------ DATA RECORDS ------

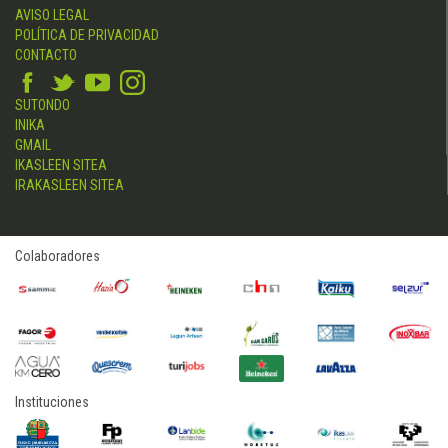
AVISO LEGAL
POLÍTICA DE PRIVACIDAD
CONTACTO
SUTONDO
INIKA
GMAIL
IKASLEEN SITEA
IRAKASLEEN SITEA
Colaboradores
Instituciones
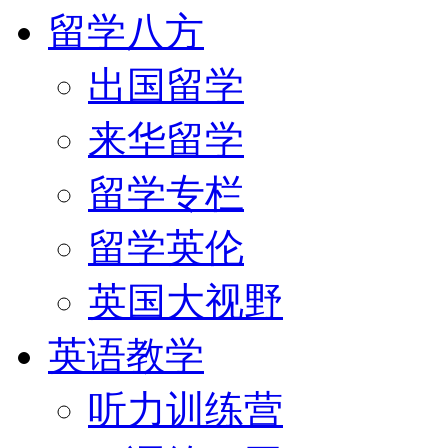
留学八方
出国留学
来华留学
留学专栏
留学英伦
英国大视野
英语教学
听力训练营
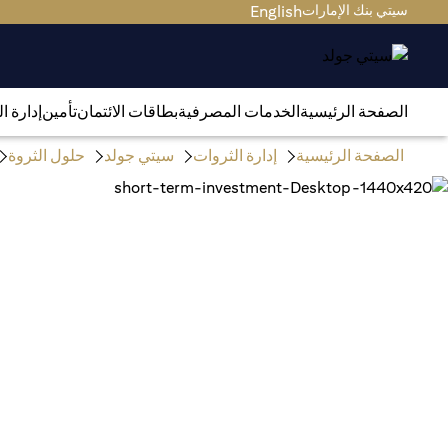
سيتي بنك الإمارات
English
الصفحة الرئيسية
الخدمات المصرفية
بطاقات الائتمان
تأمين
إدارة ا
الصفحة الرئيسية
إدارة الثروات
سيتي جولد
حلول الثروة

------

▶ [ASSIGNMENT]:
Please reproduce the entries above line by line, exactly, leaving out each image.

▶ [RESULT FOR THIS TASK]:
AVISO LEGAL
POLÍTICA DE PRIVACIDAD
CONTACTO
SUTONDO
INIKA
GMAIL
IKASLEEN SITEA
IRAKASLEEN SITEA
Colaboradores
Instituciones
留学八方
出国留学
来华留学
留学专栏
留学英伦
英国大视野
英语教学
听力训练营
سيتي بنك الإمارات
English
الصفحة الرئيسية
الخدمات المصرفية
بطاقات الائتمان
تأمين
إدارة ا
الصفحة الرئيسية
إدارة الثروات
سيتي جولد
حلول الثروة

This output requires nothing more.